The opening line will probably be a bold, eye-catching statement. The kind of thing that GCSE creative writing students produce on cue for any assignment which requires writing 'persuasively'. It will be neither funny, nor shocking, nor remotely relevant. What it will be, is a short, arrogant precursor to a much longer, equally bland second sentence, with the overall effect being to show just how seamlessly the blogger can move from one mode of sanctimonious bullshit to the next.
What follows is, inevitably, more of the same. As Alexander Pope once said, "A little learning is a dangerous thing", and half-hearted displays of both general and esoteric knowledge are common, as are implied political attitudes and broad historical generalizations.
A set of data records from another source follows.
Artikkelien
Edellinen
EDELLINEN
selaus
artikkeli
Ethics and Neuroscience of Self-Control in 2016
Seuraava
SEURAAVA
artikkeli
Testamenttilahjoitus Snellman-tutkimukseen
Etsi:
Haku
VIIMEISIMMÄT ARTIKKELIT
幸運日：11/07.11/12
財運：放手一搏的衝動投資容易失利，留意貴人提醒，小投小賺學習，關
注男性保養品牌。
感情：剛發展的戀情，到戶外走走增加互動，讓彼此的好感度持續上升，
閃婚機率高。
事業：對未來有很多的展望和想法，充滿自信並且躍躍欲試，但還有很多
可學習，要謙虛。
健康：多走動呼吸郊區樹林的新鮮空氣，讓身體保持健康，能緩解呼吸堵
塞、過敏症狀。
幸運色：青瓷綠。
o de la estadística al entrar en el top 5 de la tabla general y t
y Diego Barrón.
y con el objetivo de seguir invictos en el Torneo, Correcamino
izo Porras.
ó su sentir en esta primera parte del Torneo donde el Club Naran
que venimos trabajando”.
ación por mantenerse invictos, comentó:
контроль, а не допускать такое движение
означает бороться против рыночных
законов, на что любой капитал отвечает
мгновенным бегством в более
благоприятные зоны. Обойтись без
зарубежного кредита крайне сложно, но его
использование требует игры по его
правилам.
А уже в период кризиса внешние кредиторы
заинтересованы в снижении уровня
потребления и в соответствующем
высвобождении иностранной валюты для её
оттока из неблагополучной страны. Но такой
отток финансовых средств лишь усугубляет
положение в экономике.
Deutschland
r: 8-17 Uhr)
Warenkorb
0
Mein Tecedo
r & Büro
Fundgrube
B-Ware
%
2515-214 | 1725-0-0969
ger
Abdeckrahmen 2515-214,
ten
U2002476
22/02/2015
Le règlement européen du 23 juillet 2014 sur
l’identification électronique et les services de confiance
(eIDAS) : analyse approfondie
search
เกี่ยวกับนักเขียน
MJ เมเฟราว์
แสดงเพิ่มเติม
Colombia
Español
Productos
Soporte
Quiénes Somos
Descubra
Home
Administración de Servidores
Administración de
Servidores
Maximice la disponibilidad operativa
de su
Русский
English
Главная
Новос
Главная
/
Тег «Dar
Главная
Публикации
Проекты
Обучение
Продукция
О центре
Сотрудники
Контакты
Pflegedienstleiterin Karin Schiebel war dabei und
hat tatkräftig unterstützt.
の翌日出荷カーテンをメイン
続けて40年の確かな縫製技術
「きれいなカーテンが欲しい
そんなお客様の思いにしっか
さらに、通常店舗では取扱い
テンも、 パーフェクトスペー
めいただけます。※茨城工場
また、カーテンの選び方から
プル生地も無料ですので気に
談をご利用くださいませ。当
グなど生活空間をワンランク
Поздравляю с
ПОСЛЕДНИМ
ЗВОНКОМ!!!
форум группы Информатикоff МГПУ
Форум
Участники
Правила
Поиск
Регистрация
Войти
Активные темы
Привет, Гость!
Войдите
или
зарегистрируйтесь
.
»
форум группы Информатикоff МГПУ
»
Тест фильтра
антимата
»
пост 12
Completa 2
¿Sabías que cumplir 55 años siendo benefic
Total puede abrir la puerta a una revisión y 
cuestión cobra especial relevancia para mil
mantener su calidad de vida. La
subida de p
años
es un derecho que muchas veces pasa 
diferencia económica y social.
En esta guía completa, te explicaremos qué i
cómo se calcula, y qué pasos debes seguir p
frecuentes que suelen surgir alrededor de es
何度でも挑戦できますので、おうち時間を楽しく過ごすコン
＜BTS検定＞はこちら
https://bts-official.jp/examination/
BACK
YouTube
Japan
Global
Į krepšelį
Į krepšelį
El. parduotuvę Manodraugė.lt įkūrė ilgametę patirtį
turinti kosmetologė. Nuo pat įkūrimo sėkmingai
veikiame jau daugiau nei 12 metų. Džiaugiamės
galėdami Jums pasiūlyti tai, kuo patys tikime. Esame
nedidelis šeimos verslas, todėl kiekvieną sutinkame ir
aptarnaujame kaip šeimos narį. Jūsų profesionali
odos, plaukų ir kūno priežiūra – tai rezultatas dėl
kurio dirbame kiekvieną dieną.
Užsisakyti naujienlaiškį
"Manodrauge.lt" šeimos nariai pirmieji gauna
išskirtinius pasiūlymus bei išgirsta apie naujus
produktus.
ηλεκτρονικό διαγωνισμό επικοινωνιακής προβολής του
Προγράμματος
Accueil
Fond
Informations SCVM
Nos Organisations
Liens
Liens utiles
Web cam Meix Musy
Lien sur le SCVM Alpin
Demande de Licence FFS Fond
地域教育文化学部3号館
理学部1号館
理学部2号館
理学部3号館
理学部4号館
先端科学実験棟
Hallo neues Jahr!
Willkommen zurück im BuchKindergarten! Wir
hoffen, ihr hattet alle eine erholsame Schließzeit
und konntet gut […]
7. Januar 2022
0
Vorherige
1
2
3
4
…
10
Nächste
Bloggers also love quotations: preferably literary or philosophical (but ideally literary which masquerades as the philosophical), but always employed with the religious conviction that any quotation, no matter how tautological or otherwise pointless it may be, immediately raises the intellectual legitimacy of the piece. Watch out too for cooler-than-thou (or sometimes even smarter-than-thou) namedropping, usually of bands, literature or Wes Anderson films, as well as unintelligent neologisms, typically based on techno-words such as 'tweet' or 'blog' or 'technology'. Keep your eyes open for a preponderance of needlessly long words, too.
Essentially the blog is a medium for those kinds of people who always seem to have something to say, believe that they have a divine right to say it, and even when they are acutely aware of the ostentatious ridiculousness of what they are saying (which is rarely), they go ahead and say it anyway. With this in mind, I present to you my first blog. What I want to do, if this experiment/whim goes ahead at all, is just to write pieces of amateur journalism ranging over pretty much anything from music to sport to politics to whatever, and hopefully entertain people a little on the way. Any feedback, ideas or questions will be welcomed, and I would be more than happy to publish anything people want to write (heavily edited of course).
Let me know what you think, and watch this space....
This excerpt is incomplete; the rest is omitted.